Civil liberties groups, librarians and "open government" advocates are rejoicing!
Everything is in the open, open for debate, critique. Elected representatives
are watched and corrected, chastised and supported continuously. The smoke
filled rooms are now smoke free. Cronyism, corruption, back room deals are
exposed to the sunlight of public inspection. Mainline media groups are no
longer the arbiters of news; anyone whether on K Street or Boise can see what is
really happening. The American Republic is moving into one giant New England
Town Meeting. Everyone knows the others little secrets, nothing is private, and
all is seemingly known.
The other side of this coin is gridlock. Political and ideological positions are
monitored and anyone, no matter how well informed or ill-informed plays a role.
The curmudgeons of yesterday now are today's arbiters of the debate.
Decision-making in a closed document world depended strongly on interpersonal
relationships, trade-offs and even persuasion. I watched a group of Senators
debating the John Bolton (UN Ambassador) nomination react in amazement
when debate in Committee actually changed a few Senator's minds. That doesn't
happen much these days.
Whether this ever-increasing access to decision documents, such as those found
in GW Hot Docs, is good or bad is an interesting debate. Whatever
the true impact of the documents it will not affect the continued access to
them. The genie is out of the bottle.
One type of document that illustrates this point is the Congressional Research
Service (CRS) report. Several thousand of these reports are written every year on
every imaginable topic, limited only by the creative inquisitiveness of the
Members of Congress. Washington, DC insiders have long known of them and
periodically got copies from friendly sources on the Hill, but they were closely
held, accessible only from the Congress and its staff. Now, ordinary,
non-connected, non-elite individuals can read them every morning.
Librarians rejoice!
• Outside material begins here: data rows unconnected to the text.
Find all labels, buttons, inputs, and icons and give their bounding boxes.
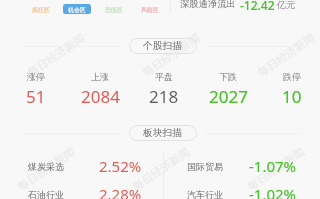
button[interactable]: 跌停 <box>260 71 320 108</box>
button[interactable]: 涨停 <box>4 71 68 108</box>
staticText: 2084 <box>81 85 120 108</box>
staticText: 每日经济新闻 <box>15 144 77 193</box>
staticText: -1.02% <box>249 184 297 199</box>
staticText: 51 <box>26 85 46 108</box>
staticText: 2.28% <box>99 184 142 199</box>
staticText: -1.07% <box>249 156 297 176</box>
staticText: 218 <box>149 85 179 108</box>
staticText: 涨停 <box>27 71 45 82</box>
staticText: 下跌 <box>219 71 237 82</box>
staticText: 每日经济新闻 <box>140 30 202 79</box>
staticText: 跌停 <box>283 71 301 82</box>
staticText: 每日经济新闻 <box>25 30 87 79</box>
staticText: 深股通净流出 <box>180 0 236 10</box>
button[interactable]: 上涨 <box>68 71 132 108</box>
staticText: 机会区 <box>68 6 86 13</box>
button[interactable]: 平盘 <box>132 71 196 108</box>
staticText: 国际贸易 <box>187 161 223 172</box>
staticText: 每日经济新闻 <box>245 144 307 193</box>
staticText: 风险区 <box>141 6 159 13</box>
staticText: 上涨 <box>91 71 109 82</box>
staticText: 2027 <box>209 85 248 108</box>
staticText: 汽车行业 <box>187 189 223 199</box>
staticText: 恐慌区 <box>105 6 123 13</box>
staticText: 平盘 <box>155 71 173 82</box>
staticText: 煤炭采选 <box>28 161 64 172</box>
button[interactable]: 个股扫描 <box>129 38 197 54</box>
staticText: 亿元 <box>277 0 295 10</box>
button[interactable]: 国际贸易 <box>160 152 320 180</box>
button[interactable]: 恐慌区 <box>100 4 128 14</box>
button[interactable]: 机会区 <box>63 4 91 14</box>
staticText: 个股扫描 <box>143 40 183 52</box>
staticText: 10 <box>282 85 302 108</box>
staticText: 2.52% <box>99 156 142 176</box>
button[interactable]: 石油行业 <box>0 180 160 199</box>
staticText: 每日经济新闻 <box>255 30 317 79</box>
staticText: -12.42 <box>240 0 275 11</box>
staticText: 板块扫描 <box>143 127 183 139</box>
button[interactable]: 下跌 <box>196 71 260 108</box>
staticText: 石油行业 <box>28 189 64 199</box>
button[interactable]: 疯狂区 <box>27 4 55 14</box>
button[interactable]: 风险区 <box>136 4 164 14</box>
button[interactable]: 汽车行业 <box>160 180 320 199</box>
button[interactable]: 煤炭采选 <box>0 152 160 180</box>
button[interactable]: 板块扫描 <box>129 125 197 141</box>
staticText: 疯狂区 <box>32 6 50 13</box>
staticText: 每日经济新闻 <box>130 144 192 193</box>
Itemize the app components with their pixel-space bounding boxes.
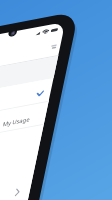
button[interactable]: Phone app mockup — [0, 0, 112, 200]
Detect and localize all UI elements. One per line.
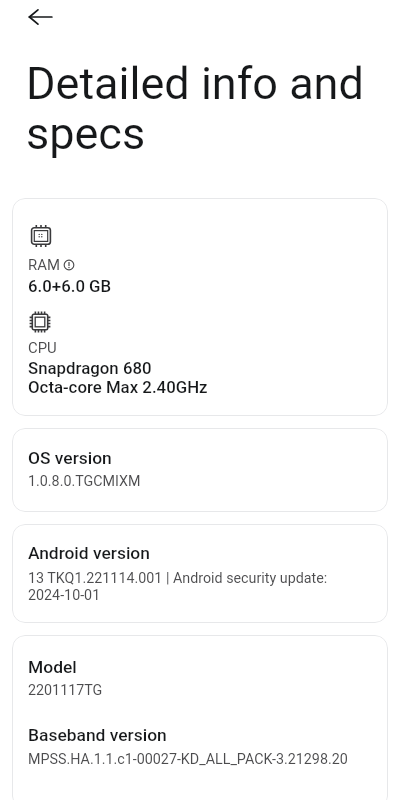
staticText: RAM bbox=[28, 256, 60, 273]
staticText: OS version bbox=[28, 448, 112, 468]
staticText: CPU bbox=[28, 339, 57, 356]
staticText: Baseband version bbox=[28, 725, 167, 745]
staticText: Snapdragon 680 Octa-core Max 2.40GHz bbox=[28, 358, 208, 397]
staticText: 13 TKQ1.221114.001 | Android security up… bbox=[28, 570, 328, 604]
staticText: MPSS.HA.1.1.c1-00027-KD_ALL_PACK-3.21298… bbox=[28, 751, 348, 768]
staticText: 2201117TG bbox=[28, 682, 103, 699]
button[interactable]: Android version bbox=[12, 524, 388, 623]
staticText: 6.0+6.0 GB bbox=[28, 276, 112, 296]
staticText: Detailed info and specs bbox=[26, 57, 370, 160]
button[interactable]: Back bbox=[28, 5, 52, 29]
staticText: Android version bbox=[28, 543, 150, 563]
button[interactable]: Model bbox=[12, 635, 388, 800]
staticText: Model bbox=[28, 657, 77, 677]
button[interactable]: OS version bbox=[12, 428, 388, 512]
button[interactable]: RAM bbox=[12, 198, 388, 416]
staticText: 1.0.8.0.TGCMIXM bbox=[28, 473, 141, 490]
At last these publicly funded documents, written by
government employees, the principal research advisors to our elected members of
Congress are available to everyone! A person in Des Moines could call CRS,
complaining of perceived errors or faulty political opinions, or slant or
outrage as frequently as they do their member of Congress. The
Congressional
Budget Office, once a venerable organ of Congress experienced a similar opening
of their reports. Now they are frequently accused of bias. Of course none of
these excellent organs of Congress include as their mission to write reports for
the general public, they write reports for Congress.
I am a bit ambivalent about this newfound availability of information. The town
meeting junkie in me rejoices, but the sober political science geek is concerned and
wonders how anything can get done in Congress. This morning I woke up in
Washington, DC, but really I am in a small town hall meeting in Maine correcting
a Senator on global nuclear proliferation treaties in Congress and the elderly lady
down the street on a new dog leash ordinance. The town meeting continues all day
long.
The American Republic is becoming more democratic, perhaps more truly
democratic. The critique of democracy going back to Plato is coming closer to
relevance than it has ever been in the past. The representative democracy in
Washington is all about trading, one vote on one topic in exchange for support
on another; the individual representatives determine the priorities. With the
new openness, these priorities are more closely and much more quickly examined.
Documents, drafts, and reports put the representative in the middle of
whirlwind. The individual citizen, particularly represented on issues by a
several thousand groups, is now the representative. It used to be we hoped our
elected representatives used wisdom and judgment when reading the documents.
Will the new citizen representatives do the same?
Primary source documents – letters, reports, drafts of bills and amendments
provide a view of the legislative process to an audience that they were
originally not intended. As a result the documents themselves have changed. In
some cases the new recipients have a better perspective than the old guard in
Washington, DC, in other cases they mobilize forces that can tie the Republic
into knots. Welcome to the American Town Meeting.